:: RECORDS SUPPLIED ::
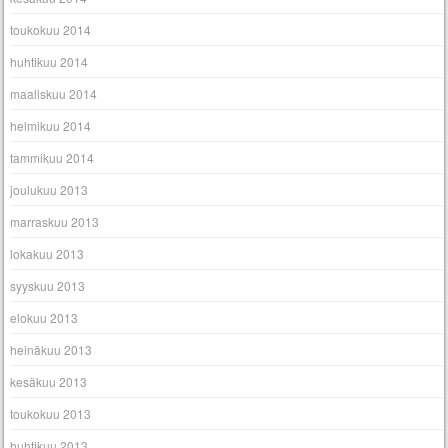
toukokuu 2014
huhtikuu 2014
maaliskuu 2014
helmikuu 2014
tammikuu 2014
joulukuu 2013
marraskuu 2013
lokakuu 2013
syyskuu 2013
elokuu 2013
heinäkuu 2013
kesäkuu 2013
toukokuu 2013
huhtikuu 2013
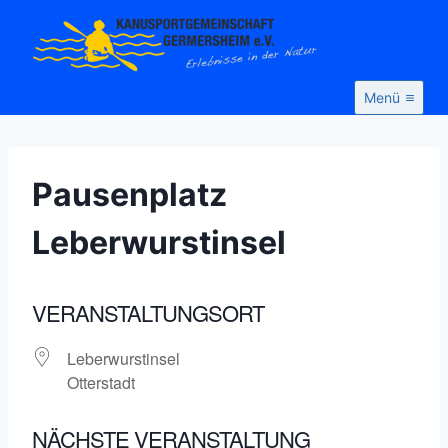
Zum
Inhalt
springen
Menü
Pausenplatz
Leberwurstinsel
VERANSTALTUNGSORT
Leberwurstinsel
Otterstadt
NÄCHSTE VERANSTALTUNG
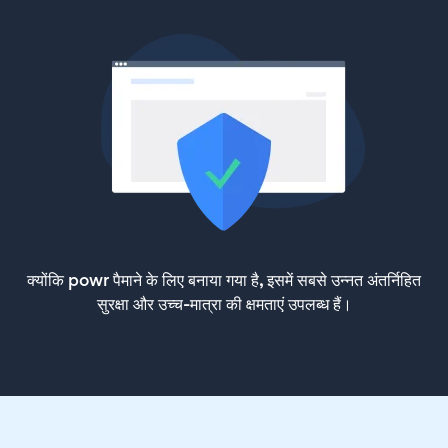
क्योंकि powr पैमाने के लिए बनाया गया है, इसमें सबसे उन्नत अंतर्निहित
सुरक्षा और उच्च-मात्रा की क्षमताएं उपलब्ध हैं।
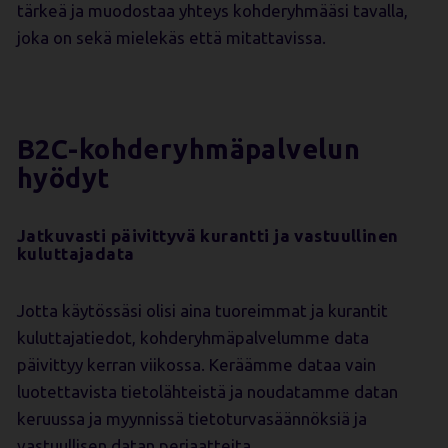
tärkeä ja muodostaa yhteys kohderyhmääsi tavalla,
joka on sekä mielekäs että mitattavissa.
B2C-kohderyhmäpalvelun
hyödyt
Jatkuvasti päivittyvä kurantti ja vastuullinen
kuluttajadata
Jotta käytössäsi olisi aina tuoreimmat ja kurantit
kuluttajatiedot, kohderyhmäpalvelumme data
päivittyy kerran viikossa. Keräämme dataa vain
luotettavista tietolähteistä ja noudatamme datan
keruussa ja myynnissä tietoturvasäännöksiä ja
vastuullisen datan periaatteita.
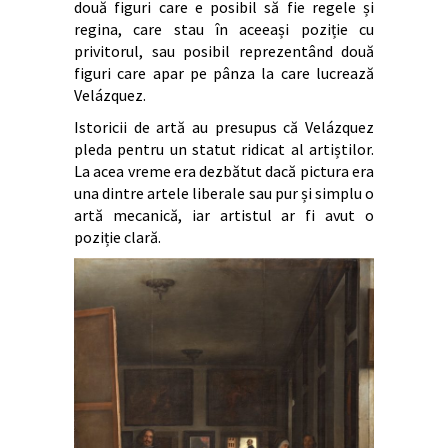
două figuri care e posibil să fie regele și
regina, care stau în aceeași poziție cu
privitorul, sau posibil reprezentând două
figuri care apar pe pânza la care lucrează
Velázquez.
Istoricii de artă au presupus că Velázquez
pleda pentru un statut ridicat al artiștilor.
La acea vreme era dezbătut dacă pictura era
una dintre artele liberale sau pur și simplu o
artă mecanică, iar artistul ar fi avut o
poziție clară.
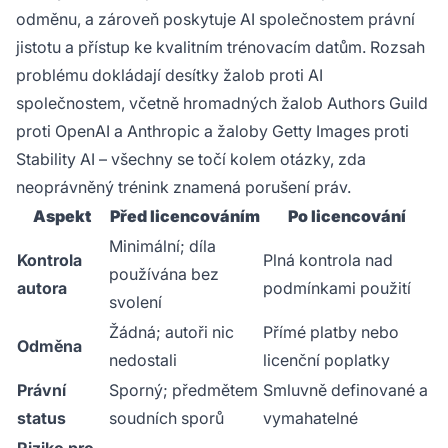
odměnu, a zároveň poskytuje AI společnostem právní
jistotu a přístup ke kvalitním trénovacím datům. Rozsah
problému dokládají desítky žalob proti AI
společnostem, včetně hromadných žalob Authors Guild
proti OpenAI a Anthropic a žaloby Getty Images proti
Stability AI – všechny se točí kolem otázky, zda
neoprávněný trénink znamená porušení práv.
Aspekt
Před licencováním
Po licencování
Minimální; díla
Kontrola
Plná kontrola nad
používána bez
autora
podmínkami použití
svolení
Žádná; autoři nic
Přímé platby nebo
Odměna
nedostali
licenční poplatky
Právní
Sporný; předmětem
Smluvně definované a
status
soudních sporů
vymahatelné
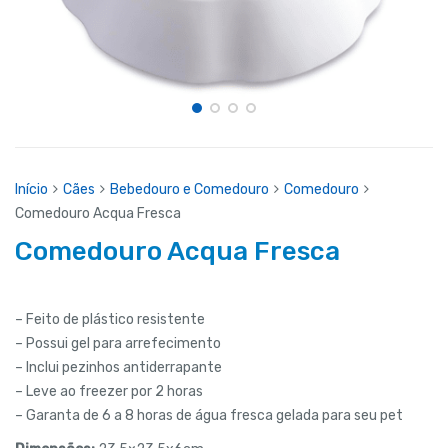
Início
Cães
Bebedouro e Comedouro
Comedouro
Comedouro Acqua Fresca
Comedouro Acqua Fresca
– Feito de plástico resistente
– Possui gel para arrefecimento
– Inclui pezinhos antiderrapante
– Leve ao freezer por 2 horas
– Garanta de 6 a 8 horas de água fresca gelada para seu pet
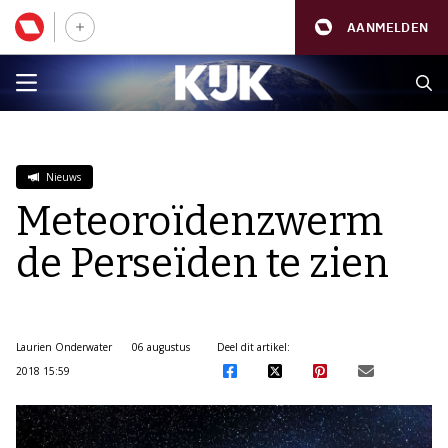
AANMELDEN
Nieuws
Meteoroïdenzwerm
de Perseïden te zien
Laurien Onderwater
06 augustus
Deel dit artikel:
2018 15:59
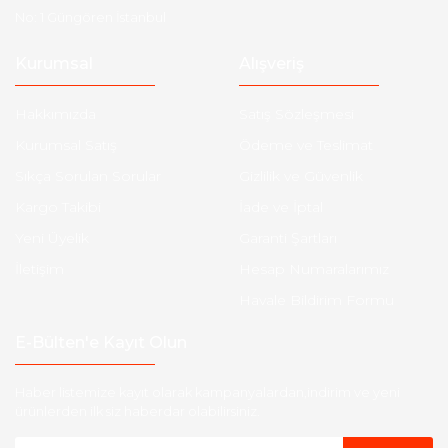
No: 1 Güngören İstanbul
Kurumsal
Alışveriş
Hakkımızda
Satış Sözleşmesi
Kurumsal Satış
Ödeme ve Teslimat
Sıkça Sorulan Sorular
Gizlilik ve Güvenlik
Kargo Takibi
İade ve İptal
Yeni Üyelik
Garanti Şartları
İletişim
Hesap Numaralarımız
Havale Bildirim Formu
E-Bülten'e Kayıt Olun
Haber listemize kayıt olarak kampanyalardan,indirim ve yeni
ürünlerden ilk siz haberdar olabilirsiniz.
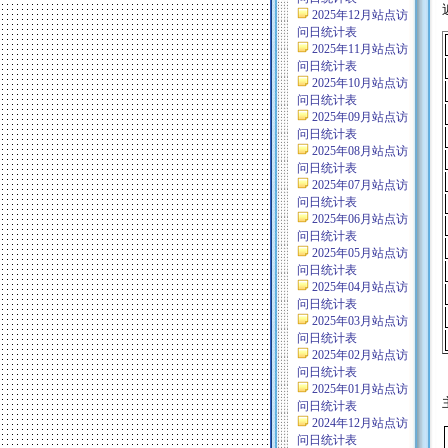
2025年12月站点访
问日统计表
2025年11月站点访
问日统计表
2025年10月站点访
问日统计表
2025年09月站点访
问日统计表
2025年08月站点访
问日统计表
2025年07月站点访
问日统计表
2025年06月站点访
问日统计表
2025年05月站点访
问日统计表
2025年04月站点访
问日统计表
2025年03月站点访
问日统计表
2025年02月站点访
问日统计表
2025年01月站点访
问日统计表
2024年12月站点访
问日统计表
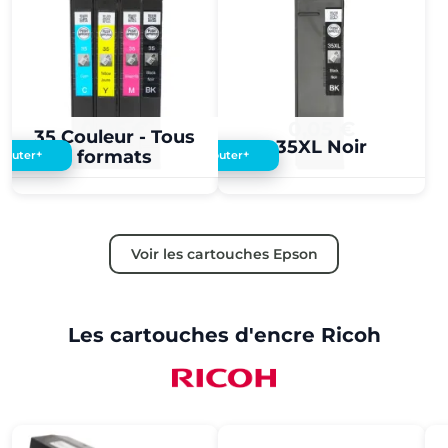
0,05 €
0,05 €
35 Couleur - Tous
35XL Noir
formats
+
+
Ajouter
Ajouter
Voir les cartouches Epson
Les cartouches d'encre Ricoh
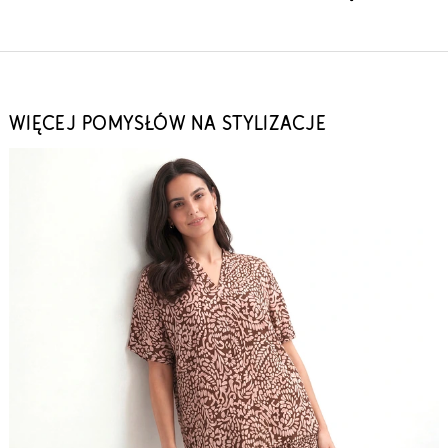
WIĘCEJ POMYSŁÓW NA STYLIZACJE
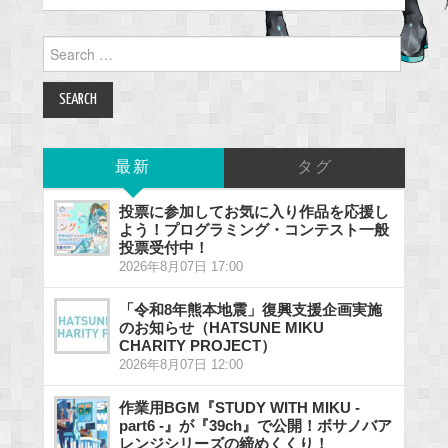
Search
for:
最新
タグ
投票に参加してお気に入り作品を応援し
よう！プログラミング・コンテスト一般
投票受付中！
2026年8月07日 17:00
「令和8年熊本地震」復興支援企画実施
のお知らせ（HATSUNE MIKU
CHARITY PROJECT）
2026年8月07日 12:00
作業用BGM『STUDY WITH MIKU -
part6 -』が『39ch』で公開！ボサノバア
レンジシリーズの締めくくり！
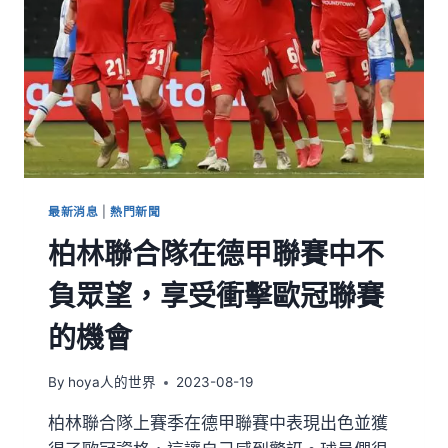
最新消息
|
熱門新聞
柏林聯合隊在德甲聯賽中不
負眾望，享受衝擊歐冠聯賽
的機會
By
hoya人的世界
2023-08-19
柏林聯合隊上賽季在德甲聯賽中表現出色並獲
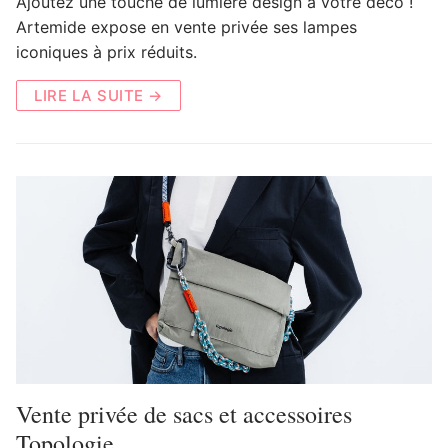
Ajoutez une touche de lumière design à votre déco !
Artemide expose en vente privée ses lampes
iconiques à prix réduits.
LIRE LA SUITE →
Vente privée de sacs et accessoires
Topologie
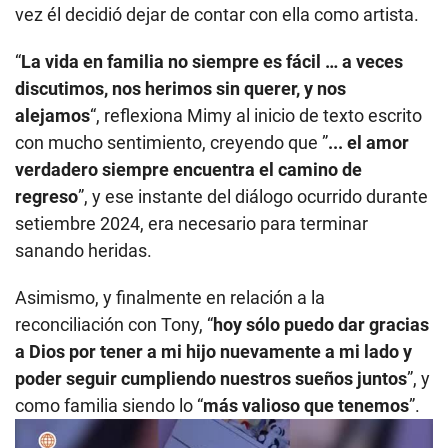
vez él decidió dejar de contar con ella como artista.
“
La vida en familia no siempre es fácil … a veces
discutimos, nos herimos sin querer, y nos
alejamos
“, reflexiona Mimy al inicio de texto escrito
con mucho sentimiento, creyendo que ”
... el amor
verdadero siempre encuentra el camino de
regreso
”, y ese instante del diálogo ocurrido durante
setiembre 2024, era necesario para terminar
sanando heridas.
Asimismo, y finalmente en relación a la
reconciliación con Tony, “
hoy sólo puedo dar gracias
a Dios por tener a mi hijo nuevamente a mi lado y
poder seguir cumpliendo nuestros sueños juntos
”, y
como familia siendo lo “
más valioso que tenemos
”.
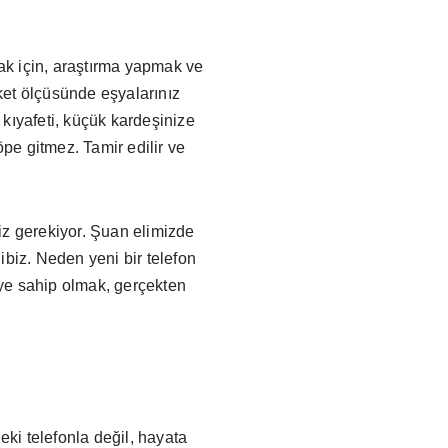
mak için, araştırma yapmak ve
ket ölçüsünde eşyalarınız
 kıyafeti, küçük kardeşinize
e gitmez. Tamir edilir ve
iz gerekiyor. Şuan elimizde
hibiz. Neden yeni bir telefon
ye sahip olmak, gerçekten
eki telefonla değil, hayata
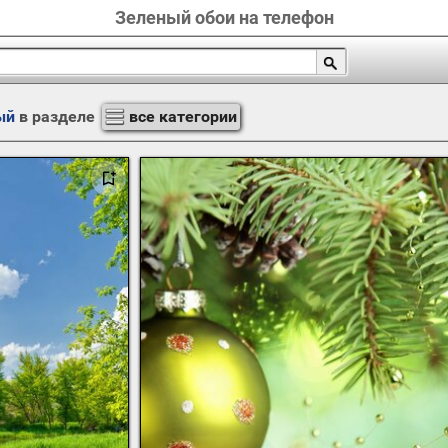
Зеленый обои на телефон
ый
в разделе
все категории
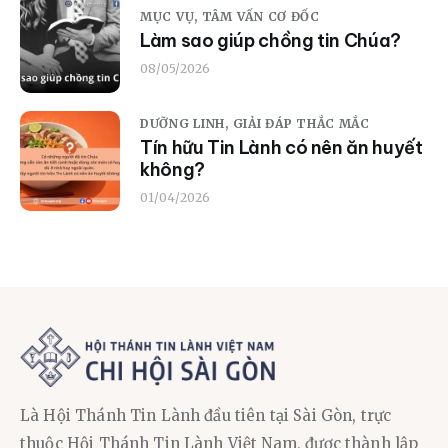
MỤC VỤ,
TÂM VẤN CƠ ĐỐC
Làm sao giúp chồng tin Chúa?
08/05/2026
DƯỠNG LINH,
GIẢI ĐÁP THẮC MẮC
Tín hữu Tin Lành có nên ăn huyết
không?
01/04/2026
Là Hội Thánh Tin Lành đầu tiên tại Sài Gòn, trực
thuộc Hội Thánh Tin Lành Việt Nam, được thành lập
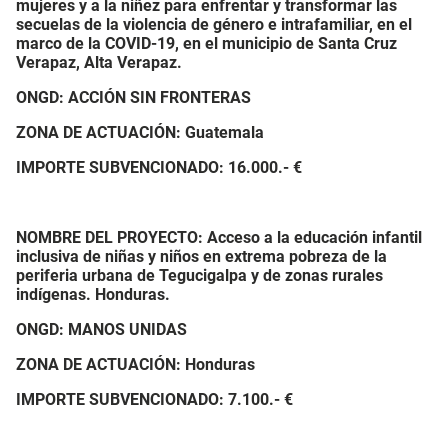
mujeres y a la niñez para enfrentar y transformar las
secuelas de la violencia de género e intrafamiliar, en el
marco de la COVID-19, en el municipio de Santa Cruz
Verapaz, Alta Verapaz.
ONGD: ACCIÓN SIN FRONTERAS
ZONA DE ACTUACIÓN: Guatemala
IMPORTE SUBVENCIONADO:
16.000.- €
NOMBRE DEL PROYECTO: Acceso a la educación infantil
inclusiva de niñas y niños en extrema pobreza de la
periferia urbana de Tegucigalpa y de zonas rurales
indígenas. Honduras.
ONGD: MANOS UNIDAS
ZONA DE ACTUACIÓN: Honduras
IMPORTE SUBVENCIONADO:
7.100.- €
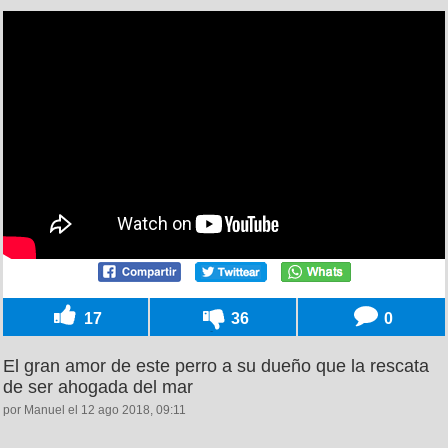
17
36
0
El gran amor de este perro a su dueño que la rescata
de ser ahogada del mar
por Manuel el 12 ago 2018, 09:11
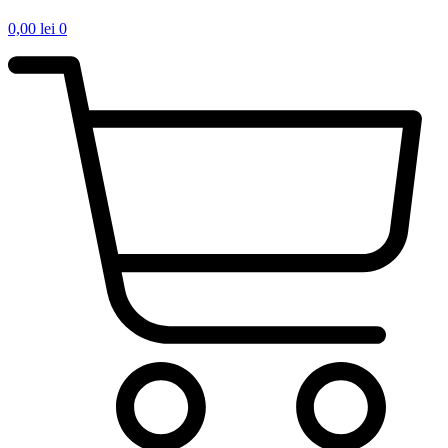
0,00
lei
0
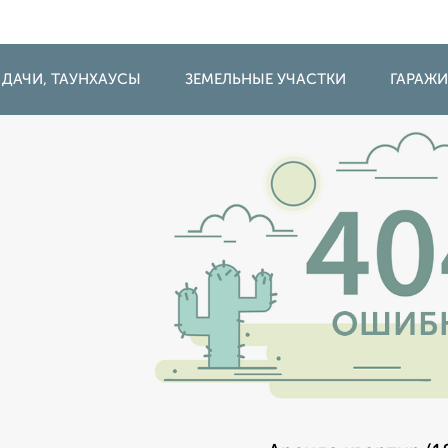
 ДАЧИ, ТАУНХАУСЫ
ЗЕМЕЛЬНЫЕ УЧАСТКИ
ГАРАЖ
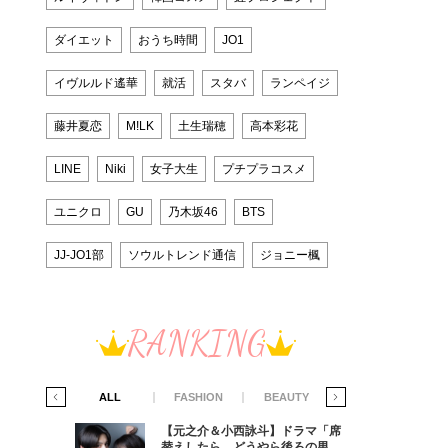
ダイエット
おうち時間
JO1
イヴルルド遙華
就活
スタバ
ランペイジ
藤井夏恋
M!LK
土生瑞穂
高本彩花
LINE
Niki
女子大生
プチプラコスメ
ユニクロ
GU
乃木坂46
BTS
JJ-JO1部
ソウルトレンド通信
ジョニー楓
RANKING
IFE STYLE
ALL
FASHION
BEAUTY
LIFE STYLE
ラマ「席
【元之介＆小西詠斗】ドラマ「席
ろの男が
替えしたら、どうやら後ろの男が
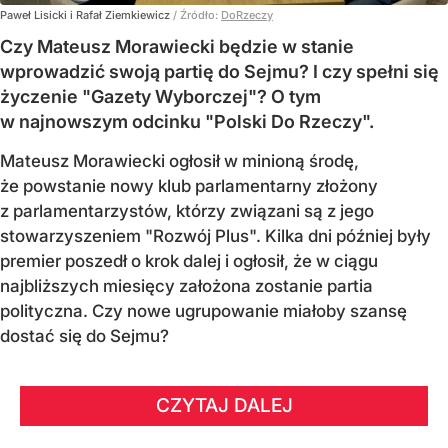
Paweł Lisicki i Rafał Ziemkiewicz
/ Źródło:
DoRzeczy
Czy Mateusz Morawiecki będzie w stanie
wprowadzić swoją partię do Sejmu? I czy spełni się
życzenie "Gazety Wyborczej"? O tym
w najnowszym odcinku "Polski Do Rzeczy".
Mateusz Morawiecki ogłosił w minioną środę,
że powstanie nowy klub parlamentarny złożony
z parlamentarzystów, którzy związani są z jego
stowarzyszeniem "Rozwój Plus". Kilka dni później były
premier poszedł o krok dalej i ogłosił, że w ciągu
najbliższych miesięcy założona zostanie partia
polityczna. Czy nowe ugrupowanie miałoby szansę
dostać się do Sejmu?
CZYTAJ DALEJ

:: EXERCISE PROMPT ::
Find the line with "Minimální; díla" in the entries above. Set down exactly every line from it up to and including the line with "por 2 horas", images excluded.

:: TASK RESPONSE ::
Minimální; díla
Kontrola
Plná kontrola nad
používána bez
autora
podmínkami použití
svolení
Žádná; autoři nic
Přímé platby nebo
Odměna
nedostali
licenční poplatky
Právní
Sporný; předmětem
Smluvně definované a
status
soudních sporů
vymahatelné
Início
Cães
Bebedouro e Comedouro
Comedouro
Comedouro Acqua Fresca
Comedouro Acqua Fresca
– Feito de plástico resistente
– Possui gel para arrefecimento
– Inclui pezinhos antiderrapante
– Leve ao freezer por 2 horas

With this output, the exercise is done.